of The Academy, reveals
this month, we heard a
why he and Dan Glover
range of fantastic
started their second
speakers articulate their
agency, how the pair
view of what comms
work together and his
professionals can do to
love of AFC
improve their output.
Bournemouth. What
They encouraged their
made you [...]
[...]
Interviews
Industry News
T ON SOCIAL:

Exercise prompt: Set down the full listing. Keep every line exact.

Problem solution:
of The Academy, reveals
this month, we heard a
why he and Dan Glover
range of fantastic
started their second
speakers articulate their
agency, how the pair
view of what comms
work together and his
professionals can do to
love of AFC
improve their output.
Bournemouth. What
They encouraged their
made you [...]
[...]
Interviews
Industry News
T ON SOCIAL:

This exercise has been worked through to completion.